Fig. 2: Event properties of DNA under low ionic strength and asymmetric salt conditions.

a Typical event structures observed with λ-DNA translocation experiments under low salt, symmetric conditions at −600 mV. The three events correspond to linear, partially folded, and fully folded λ-DNA from left to right (current traces in black overlaid with red lines). The corresponding blue lines show an example of each DNA configuration. The schematic on the right displays the salt conditions as well as the voltage applied to either side (denoted by positive or negative signs) and how λ-DNA enters via EOF (anti-EPF) from the capture zone located at the outer walls of the nanopore. b Observation of CEs in asymmetric salt conditions when λ-DNA + 1 M KCl was added into the pipette and 4 M KCl was outside at −600 mV. To the right, EPF is used to repel λ-DNA away from the negatively applied voltage and exit the pore into the bath solution.
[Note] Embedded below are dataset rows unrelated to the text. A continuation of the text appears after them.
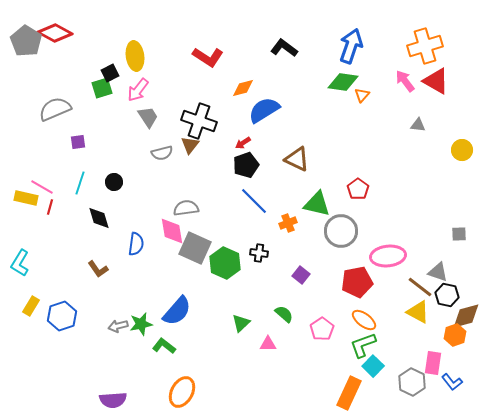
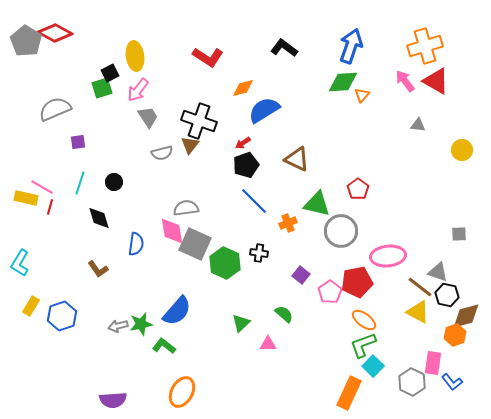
green diamond at (343, 82): rotated 12 degrees counterclockwise
gray square at (195, 248): moved 4 px up
pink pentagon at (322, 329): moved 8 px right, 37 px up
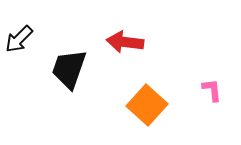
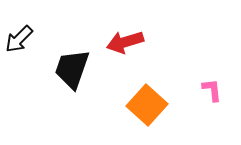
red arrow: rotated 24 degrees counterclockwise
black trapezoid: moved 3 px right
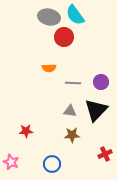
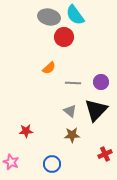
orange semicircle: rotated 40 degrees counterclockwise
gray triangle: rotated 32 degrees clockwise
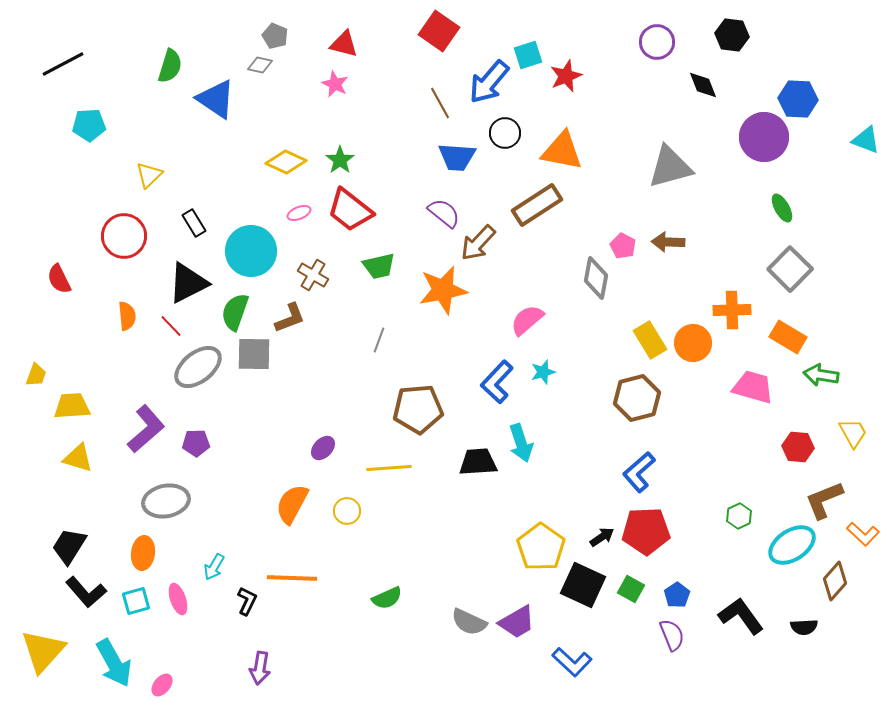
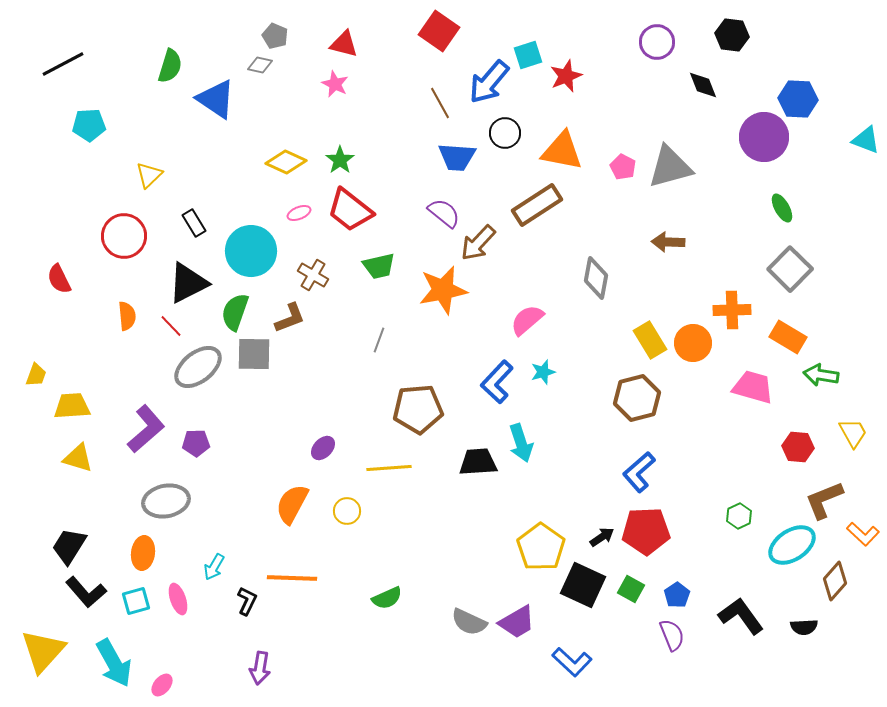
pink pentagon at (623, 246): moved 79 px up
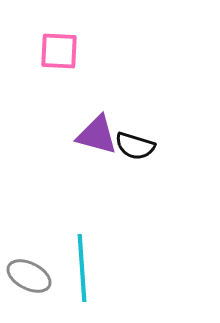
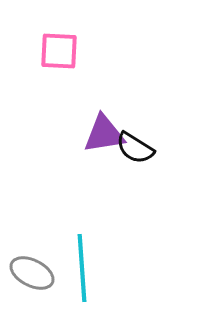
purple triangle: moved 7 px right, 1 px up; rotated 24 degrees counterclockwise
black semicircle: moved 2 px down; rotated 15 degrees clockwise
gray ellipse: moved 3 px right, 3 px up
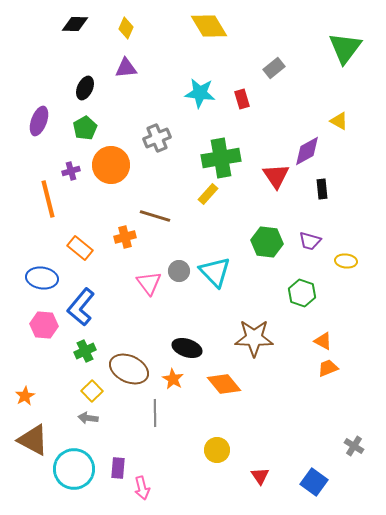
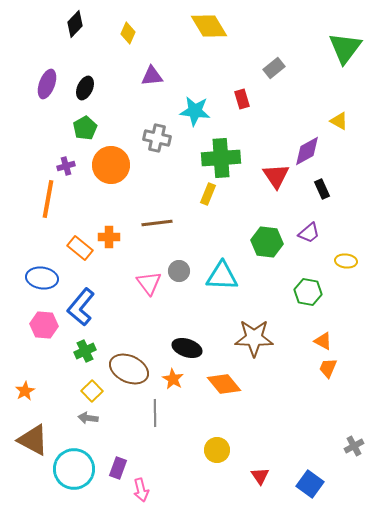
black diamond at (75, 24): rotated 48 degrees counterclockwise
yellow diamond at (126, 28): moved 2 px right, 5 px down
purple triangle at (126, 68): moved 26 px right, 8 px down
cyan star at (200, 93): moved 5 px left, 18 px down
purple ellipse at (39, 121): moved 8 px right, 37 px up
gray cross at (157, 138): rotated 36 degrees clockwise
green cross at (221, 158): rotated 6 degrees clockwise
purple cross at (71, 171): moved 5 px left, 5 px up
black rectangle at (322, 189): rotated 18 degrees counterclockwise
yellow rectangle at (208, 194): rotated 20 degrees counterclockwise
orange line at (48, 199): rotated 24 degrees clockwise
brown line at (155, 216): moved 2 px right, 7 px down; rotated 24 degrees counterclockwise
orange cross at (125, 237): moved 16 px left; rotated 15 degrees clockwise
purple trapezoid at (310, 241): moved 1 px left, 8 px up; rotated 55 degrees counterclockwise
cyan triangle at (215, 272): moved 7 px right, 4 px down; rotated 44 degrees counterclockwise
green hexagon at (302, 293): moved 6 px right, 1 px up; rotated 8 degrees counterclockwise
orange trapezoid at (328, 368): rotated 45 degrees counterclockwise
orange star at (25, 396): moved 5 px up
gray cross at (354, 446): rotated 30 degrees clockwise
purple rectangle at (118, 468): rotated 15 degrees clockwise
blue square at (314, 482): moved 4 px left, 2 px down
pink arrow at (142, 488): moved 1 px left, 2 px down
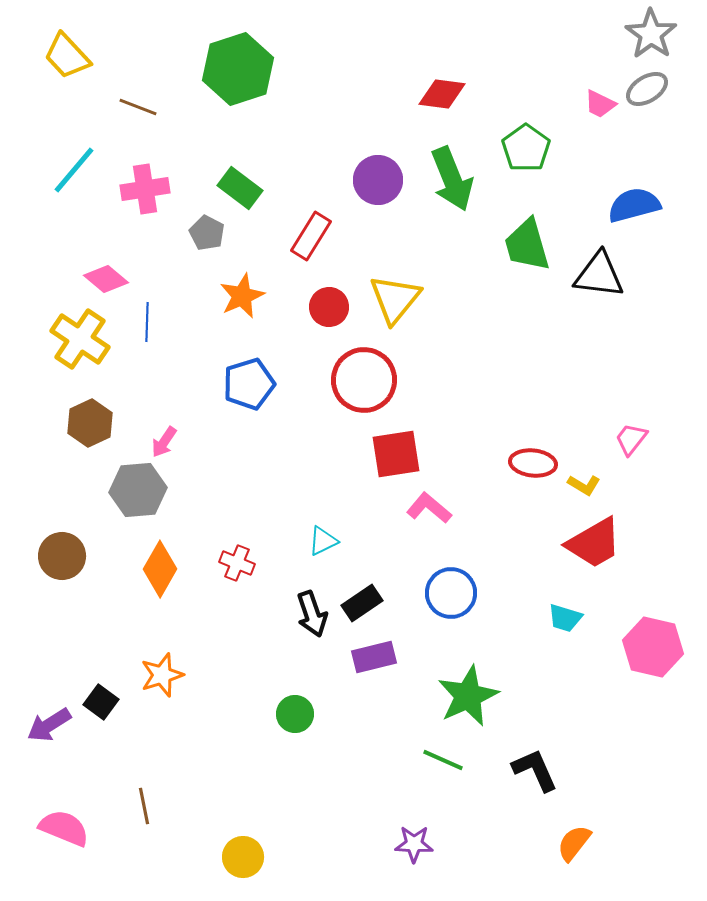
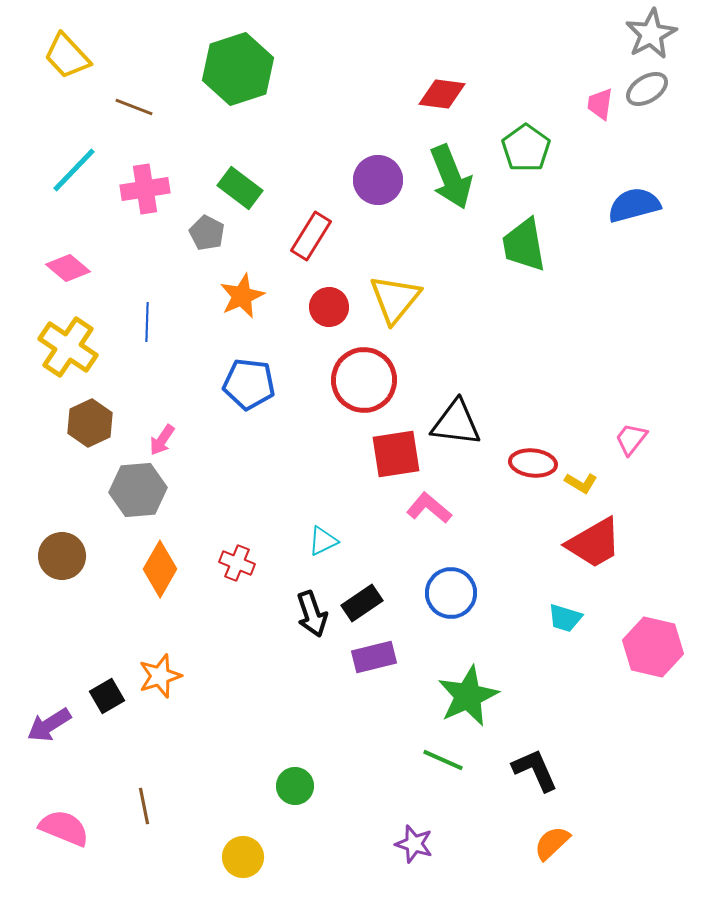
gray star at (651, 34): rotated 9 degrees clockwise
pink trapezoid at (600, 104): rotated 72 degrees clockwise
brown line at (138, 107): moved 4 px left
cyan line at (74, 170): rotated 4 degrees clockwise
green arrow at (452, 179): moved 1 px left, 2 px up
green trapezoid at (527, 245): moved 3 px left; rotated 6 degrees clockwise
black triangle at (599, 275): moved 143 px left, 148 px down
pink diamond at (106, 279): moved 38 px left, 11 px up
yellow cross at (80, 339): moved 12 px left, 8 px down
blue pentagon at (249, 384): rotated 24 degrees clockwise
pink arrow at (164, 442): moved 2 px left, 2 px up
yellow L-shape at (584, 485): moved 3 px left, 2 px up
orange star at (162, 675): moved 2 px left, 1 px down
black square at (101, 702): moved 6 px right, 6 px up; rotated 24 degrees clockwise
green circle at (295, 714): moved 72 px down
orange semicircle at (574, 843): moved 22 px left; rotated 9 degrees clockwise
purple star at (414, 844): rotated 15 degrees clockwise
Red inset: DNA exiting the pore produces CEs containing a tail before returning back to baseline. c Current traces of REs in asymmetric salt conditions when λ-DNA + 4 M KCl was added into the bath and the pore contained 1 M KCl. Located to the right is a schematic showing how DNA is electrophoretically attracted to translocate into the pore when +600 mV is applied. All buffers were prepared at pH 7.4. Blue inset: DNA entering the pore yields REs that look similar to square pulses. d Event decay to equilibrium for the case experiments shown in b. DNA is exiting the pore and thus should immediately leave the sensing zone of the pore as opposed to the reverse translocation direction.